Conferences CTC2011 lawlibrary Legal Technology

CTC2011 – Day 2, A look at the exhibit hall

Judge Steven Leitman of Miami-Dade County Florida delivered this morning’s keynote: “Ending the Revolving Door of Justice: How Technology Helped One Judge Reengineer His Court.”  Judge Leitman’s concern that he was unable to really do anything for the mentally ill in his court drove him to find a solution to this national problem.  He described cases involving the mentally ill charged with crimes who could be sentenced to jail but could not be involuntarily hospitalized by the court.  He used technology to gather data and to create diversion programs in partnership with other entities affected.  NCSC has already made his presentation materials available online.

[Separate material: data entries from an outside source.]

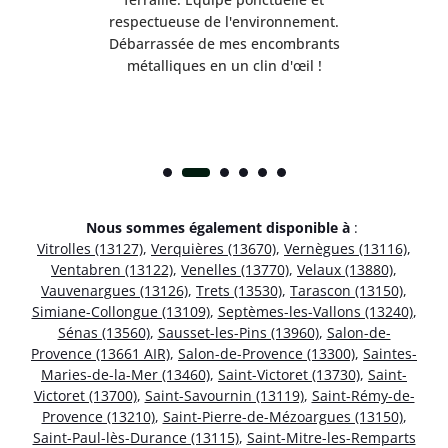
respectueuse de l'environnement.
!
Débarrassée de mes encombrants
métalliques en un clin d'œil !
Nous sommes également disponible à
:
Vitrolles (13127)
,
Verquières (13670)
,
Vernègues (13116)
,
Ventabren (13122)
,
Venelles (13770)
,
Velaux (13880)
,
Vauvenargues (13126)
,
Trets (13530)
,
Tarascon (13150)
,
Simiane-Collongue (13109)
,
Septèmes-les-Vallons (13240)
,
Sénas (13560)
,
Sausset-les-Pins (13960)
,
Salon-de-
Provence (13661 AIR)
,
Salon-de-Provence (13300)
,
Saintes-
Maries-de-la-Mer (13460)
,
Saint-Victoret (13730)
,
Saint-
Victoret (13700)
,
Saint-Savournin (13119)
,
Saint-Rémy-de-
Provence (13210)
,
Saint-Pierre-de-Mézoargues (13150)
,
Saint-Paul-lès-Durance (13115)
,
Saint-Mitre-les-Remparts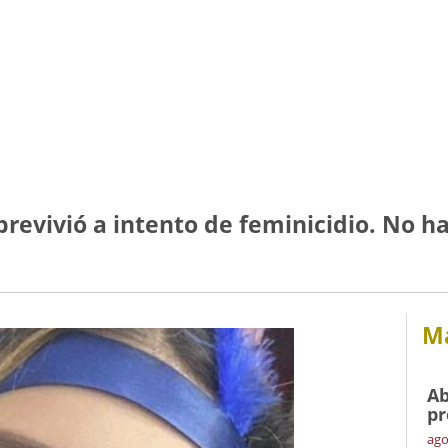
brevivió a intento de feminicidio. No hay
Má
Ab
pr
ago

After the keynote, programming ceased for the opening of the exhibit hall.  I visited a variety of vendors.  Lexis was demonstrating its ebooks and expects an application for public law libraries that would allow e-lending.  There were vendors for case management, e-filing, systems for delivery of court video and audio recordings, and  e-signing. There was a vendor that could take care of collections for the court and one that demonstrated its virtual meeting place.  Participants could attend a training or meeting via an avatar and sit at a table and view presentations and interact with other participants.  Because Maryland will soon be going to e-filing,  I attended two presentations by the vendor for an overview of the e-filing process and paperless courts.   At the booth I saw demonstrations of the public interface portal as  I was interested in how the public might fare with a new e-filing system.  Courts would have the option to provide interview produced forms.  There was a vendor that offered interactive forms for the SRL that could work with different e-filing systems.

There was time for two afternoon programs.  I decided to check out “E-Everything: The Future of Court Business and Management” after sitting with one of the speakers at lunch.  Tom Clarke of NCSC presented his vision of the future and two directors of court administration offices, Artie Pepin of New Mexico and  Donald Goodnow of  New Hampshire, commented in a panel discussion.  Concerns for self represented litigants were discussed in terms of the need for access with sufficient information. There will be a  need for less staff with a higher skill level as the routine tasks will have been automated.  They talked about outsourcing,  remote workers in the courts and having  judges focus on certain types of cases. The concern that accessing the courts online will remove the personal contact and impression of the court as trusted institution was voiced.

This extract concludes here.